Task: Restate the data word for word and leave the images out.

Task data:

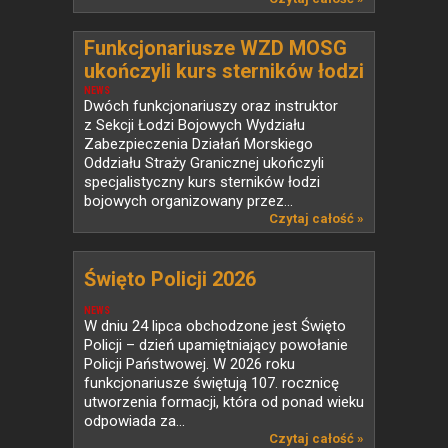
Funkcjonariusze WZD MOSG
ukończyli kurs sterników łodzi
bojowych
NEWS
Dwóch funkcjonariuszy oraz instruktor
z Sekcji Łodzi Bojowych Wydziału
Zabezpieczenia Działań Morskiego
Oddziału Straży Granicznej ukończyli
specjalistyczny kurs sterników łodzi
bojowych organizowany przez...
Czytaj całość »
Święto Policji 2026
NEWS
W dniu 24 lipca obchodzone jest Święto
Policji – dzień upamiętniający powołanie
Policji Państwowej. W 2026 roku
funkcjonariusze świętują 107. rocznicę
utworzenia formacji, która od ponad wieku
odpowiada za...
Czytaj całość »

Written solution:
Funkcjonariusze WZD MOSG
ukończyli kurs sterników łodzi
bojowych
NEWS
Dwóch funkcjonariuszy oraz instruktor
z Sekcji Łodzi Bojowych Wydziału
Zabezpieczenia Działań Morskiego
Oddziału Straży Granicznej ukończyli
specjalistyczny kurs sterników łodzi
bojowych organizowany przez...
Czytaj całość »
Święto Policji 2026
NEWS
W dniu 24 lipca obchodzone jest Święto
Policji – dzień upamiętniający powołanie
Policji Państwowej. W 2026 roku
funkcjonariusze świętują 107. rocznicę
utworzenia formacji, która od ponad wieku
odpowiada za...
Czytaj całość »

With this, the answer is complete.